__Exercise__.
Your task is to repeat the lines below exactly, excluding any pictures they contain.

◆ ◆ ◆ ◆ ◆ ◆ ◆

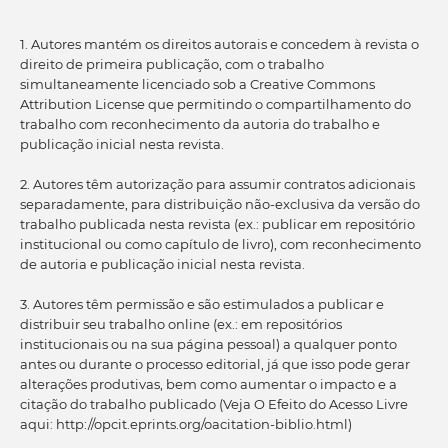
1. Autores mantém os direitos autorais e concedem à revista o
direito de primeira publicação, com o trabalho
simultaneamente licenciado sob a Creative Commons
Attribution License que permitindo o compartilhamento do
trabalho com reconhecimento da autoria do trabalho e
publicação inicial nesta revista.
2. Autores têm autorização para assumir contratos adicionais
separadamente, para distribuição não-exclusiva da versão do
trabalho publicada nesta revista (ex.: publicar em repositório
institucional ou como capítulo de livro), com reconhecimento
de autoria e publicação inicial nesta revista.
3. Autores têm permissão e são estimulados a publicar e
distribuir seu trabalho online (ex.: em repositórios
institucionais ou na sua página pessoal) a qualquer ponto
antes ou durante o processo editorial, já que isso pode gerar
alterações produtivas, bem como aumentar o impacto e a
citação do trabalho publicado (Veja O Efeito do Acesso Livre
aqui: http://opcit.eprints.org/oacitation-biblio.html)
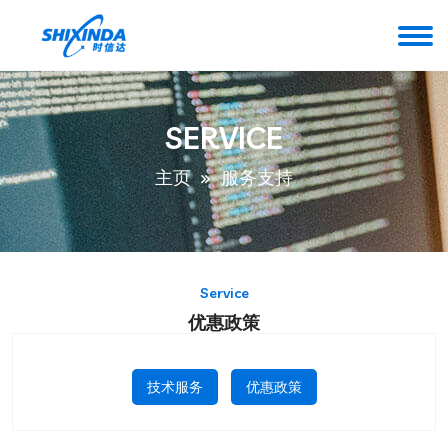
SERVICE
主页
服务支持
Service
优惠政策
技术服务
优惠政策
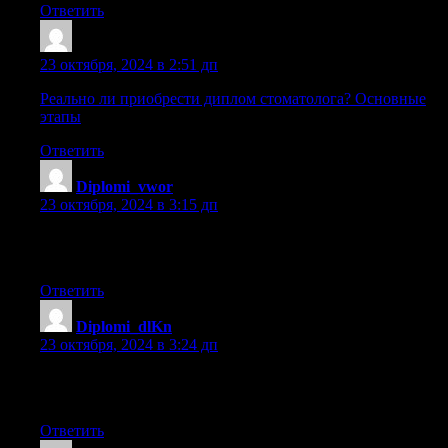
Ответить
Sazriry
:
23 октября, 2024 в 2:51 дп
Реально ли приобрести диплом стоматолога? Основные
этапы
Ответить
Diplomi_vwor
:
23 октября, 2024 в 3:15 дп
купить диплом института в екатеринбурге
[url=https://server-diploms.ru/]server-diploms.ru[/url] .
Ответить
Diplomi_dlKn
:
23 октября, 2024 в 3:24 дп
купить диплом в феодосии [url=https://man-diploms.ru/]man-
diploms.ru[/url] .
Ответить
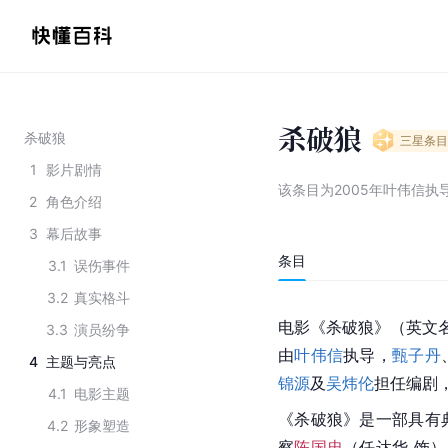
杀破狼
杀破狼
三星
条目
1
影片剧情
该条目为
2005年叶伟信执
2
角色介绍
3
幕后故事
条目
3.1
误伤事件
3.2
真实格斗
电影《杀破狼》（英文
3.3
演员纷争
由
叶伟信
执导，
甄子丹
4
主题与亮点
锦源
及
吴炜伦
担任编剧，
4.1
电影主题
《杀破狼》是一部具有
4.2
形象塑造
察
陈国忠
（任达华 饰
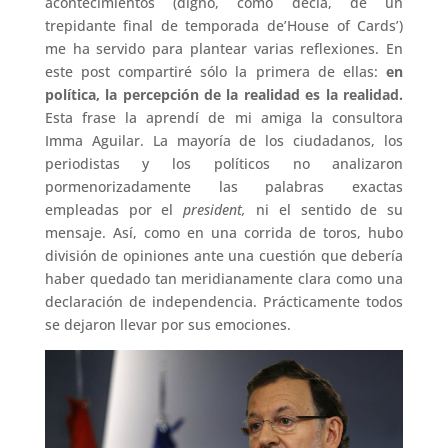
acontecimientos (digno, como decía, de un
trepidante final de temporada de’House of Cards’)
me ha servido para plantear varias reflexiones. En
este post compartiré sólo la primera de ellas:
e
n
política, la percepción de la realidad es la realidad.
E
sta frase la aprendí de mi amiga la consultora
Imma Aguilar. La mayoría de los ciudadanos, los
periodistas y los políticos no analizaron
pormenorizadamente las palabras exactas
empleadas por el
president,
ni el sentido de su
mensaje. Así, como en una corrida de toros, hubo
división de opiniones ante una cuestión que debería
haber quedado tan meridianamente clara como una
declaración de independencia. Prácticamente todos
se dejaron llevar por sus emociones.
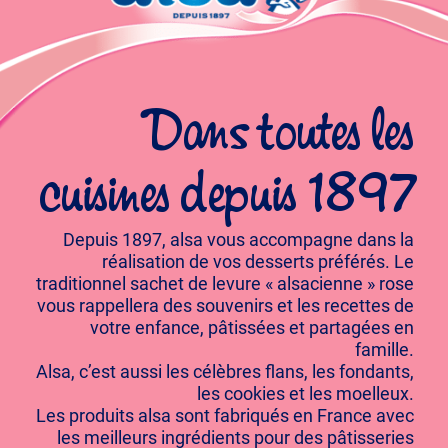
Dans toutes les
cuisines depuis 1897
Depuis 1897, alsa vous accompagne dans la
réalisation de vos desserts préférés. Le
traditionnel sachet de levure « alsacienne » rose
vous rappellera des souvenirs et les recettes de
votre enfance, pâtissées et partagées en
famille.
Alsa, c’est aussi les célèbres flans, les fondants,
les cookies et les moelleux.
Les produits alsa sont fabriqués en France avec
les meilleurs ingrédients pour des pâtisseries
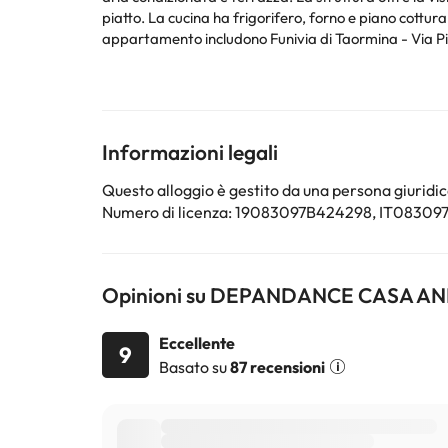
piatto. La cucina ha frigorifero, forno e piano cottura, e l’alloggio dispone di b
appartamento includono Funivia di Taormina - Via Pir
La struttura non è disponibile per feste di addio al nu
pregati di notare che le Richieste Speciali sono sogg
Alcuni dei servizi indicati potrebbero essere a pagame
Informazioni legali
sono soggette a modifiche da parte della struttura. S
Questo alloggio è gestito da una persona giuridica
Numero di licenza: 19083097B424298, IT083
Opinioni su DEPANDANCE CASA A
Eccellente
9
Basato su
87 recensioni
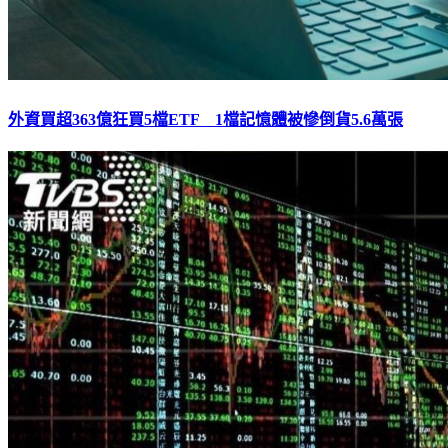
外資買超363億狂買5檔ETF 1檔記憶體被慘倒貨5.6萬張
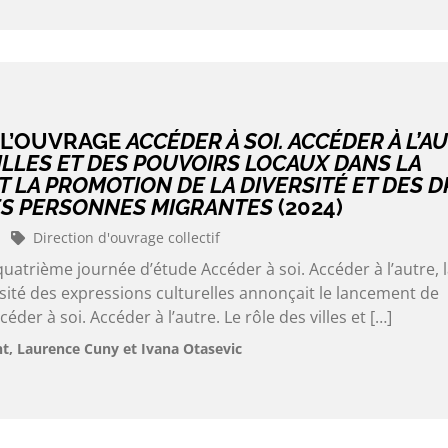
 L’OUVRAGE
ACCÉDER À SOI. ACCÉDER À L’A
ILLES ET DES POUVOIRS LOCAUX DANS LA
 LA PROMOTION DE LA DIVERSITÉ ET DES D
ES PERSONNES MIGRANTES
(2024)
Direction d'ouvrage collectif
quatrième journée d’étude Accéder à soi. Accéder à l’autre, 
sité des expressions culturelles annonçait le lancement de
céder à soi. Accéder à l’autre. Le rôle des villes et […]
, Laurence Cuny et Ivana Otasevic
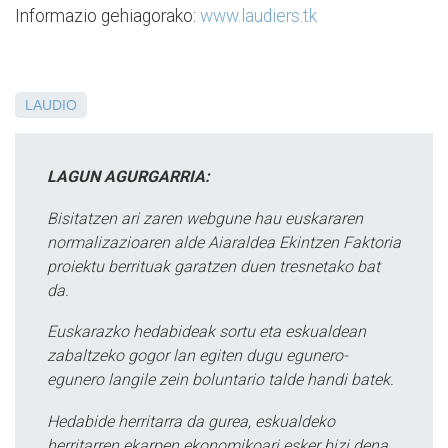
Informazio gehiagorako:
www.laudiers.tk
LAUDIO
LAGUN AGURGARRIA:
Bisitatzen ari zaren webgune hau euskararen
normalizazioaren alde Aiaraldea Ekintzen Faktoria
proiektu berrituak garatzen duen tresnetako bat
da.
Euskarazko hedabideak sortu eta eskualdean
zabaltzeko gogor lan egiten dugu egunero-
egunero langile zein boluntario talde handi batek.
Hedabide herritarra da gurea, eskualdeko
herritarren ekarpen ekonomikoari esker bizi dena,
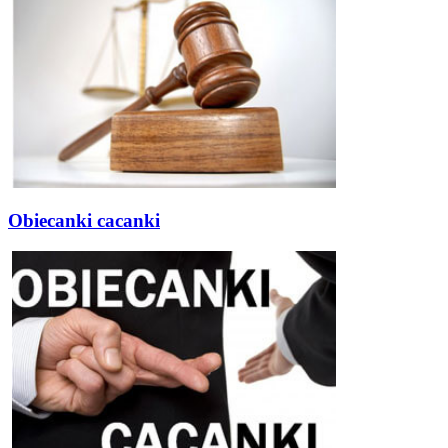
Obiecanki cacanki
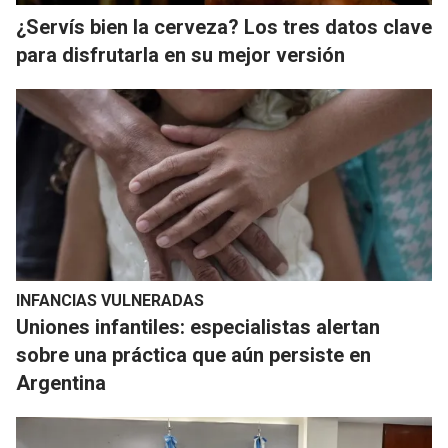
¿Servís bien la cerveza? Los tres datos clave
para disfrutarla en su mejor versión
INFANCIAS VULNERADAS
Uniones infantiles: especialistas alertan
sobre una práctica que aún persiste en
Argentina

◆ ◆ ◆ ◆ ◆ ◆ ◆

__Result__.
1. Autores mantém os direitos autorais e concedem à revista o
direito de primeira publicação, com o trabalho
simultaneamente licenciado sob a Creative Commons
Attribution License que permitindo o compartilhamento do
trabalho com reconhecimento da autoria do trabalho e
publicação inicial nesta revista.
2. Autores têm autorização para assumir contratos adicionais
separadamente, para distribuição não-exclusiva da versão do
trabalho publicada nesta revista (ex.: publicar em repositório
institucional ou como capítulo de livro), com reconhecimento
de autoria e publicação inicial nesta revista.
3. Autores têm permissão e são estimulados a publicar e
distribuir seu trabalho online (ex.: em repositórios
institucionais ou na sua página pessoal) a qualquer ponto
antes ou durante o processo editorial, já que isso pode gerar
alterações produtivas, bem como aumentar o impacto e a
citação do trabalho publicado (Veja O Efeito do Acesso Livre
aqui: http://opcit.eprints.org/oacitation-biblio.html)
SERVICE
主页
服务支持
Service
优惠政策
技术服务
优惠政策
Ответить
Sazriry
:
23 октября, 2024 в 2:51 дп
Реально ли приобрести диплом стоматолога? Основные
этапы
Ответить
Diplomi_vwor
:
23 октября, 2024 в 3:15 дп
купить диплом института в екатеринбурге
[url=https://server-diploms.ru/]server-diploms.ru[/url] .
Ответить
Diplomi_dlKn
:
23 октября, 2024 в 3:24 дп
купить диплом в феодосии [url=https://man-diploms.ru/]man-
diploms.ru[/url] .
Ответить
杀破狼
杀破狼
三星
条目
1
影片剧情
该条目为
2005年叶伟信执
2
角色介绍
3
幕后故事
条目
3.1
误伤事件
3.2
真实格斗
电影《杀破狼》（英文
3.3
演员纷争
由
叶伟信
执导，
甄子丹
4
主题与亮点
锦源
及
吴炜伦
担任编剧，
4.1
电影主题
《杀破狼》是一部具有
4.2
形象塑造
察
陈国忠
（任达华 饰
acontecimientos (digno, como decía, de un
trepidante final de temporada de’House of Cards’)
me ha servido para plantear varias reflexiones. En
este post compartiré sólo la primera de ellas:
e
n
política, la percepción de la realidad es la realidad.
E
sta frase la aprendí de mi amiga la consultora
Imma Aguilar. La mayoría de los ciudadanos, los
periodistas y los políticos no analizaron
pormenorizadamente las palabras exactas
empleadas por el
president,
ni el sentido de su
mensaje. Así, como en una corrida de toros, hubo
división de opiniones ante una cuestión que debería
haber quedado tan meridianamente clara como una
declaración de independencia. Prácticamente todos
se dejaron llevar por sus emociones.
Dans toutes les
cuisines depuis 1897
Depuis 1897, alsa vous accompagne dans la
réalisation de vos desserts préférés. Le
traditionnel sachet de levure « alsacienne » rose
vous rappellera des souvenirs et les recettes de
votre enfance, pâtissées et partagées en
famille.
Alsa, c’est aussi les célèbres flans, les fondants,
les cookies et les moelleux.
Les produits alsa sont fabriqués en France avec
les meilleurs ingrédients pour des pâtisseries
piatto. La cucina ha frigorifero, forno e piano cottura, e l’alloggio dispone di b
appartamento includono Funivia di Taormina - Via Pir
La struttura non è disponibile per feste di addio al nu
pregati di notare che le Richieste Speciali sono sogg
Alcuni dei servizi indicati potrebbero essere a pagame
Informazioni legali
sono soggette a modifiche da parte della struttura. S
Questo alloggio è gestito da una persona giuridica
Numero di licenza: 19083097B424298, IT083
Opinioni su DEPANDANCE CASA A
Eccellente
9
Basato su
87 recensioni
外資買超363億狂買5檔ETF 1檔記憶體被慘倒貨5.6萬張
 L’OUVRAGE
ACCÉDER À SOI. ACCÉDER À L’A
ILLES ET DES POUVOIRS LOCAUX DANS LA
 LA PROMOTION DE LA DIVERSITÉ ET DES D
ES PERSONNES MIGRANTES
(2024)
Direction d'ouvrage collectif
quatrième journée d’étude Accéder à soi. Accéder à l’autre, 
sité des expressions culturelles annonçait le lancement de
céder à soi. Accéder à l’autre. Le rôle des villes et […]
, Laurence Cuny et Ivana Otasevic
Informazio gehiagorako:
www.laudiers.tk
LAUDIO
LAGUN AGURGARRIA:
Bisitatzen ari zaren webgune hau euskararen
normalizazioaren alde Aiaraldea Ekintzen Faktoria
proiektu berrituak garatzen duen tresnetako bat
da.
Euskarazko hedabideak sortu eta eskualdean
zabaltzeko gogor lan egiten dugu egunero-
egunero langile zein boluntario talde handi batek.
Hedabide herritarra da gurea, eskualdeko
herritarren ekarpen ekonomikoari esker bizi dena,
Obiecanki cacanki
¿Servís bien la cerveza? Los tres datos clave
para disfrutarla en su mejor versión
INFANCIAS VULNERADAS
Uniones infantiles: especialistas alertan
sobre una práctica que aún persiste en
Argentina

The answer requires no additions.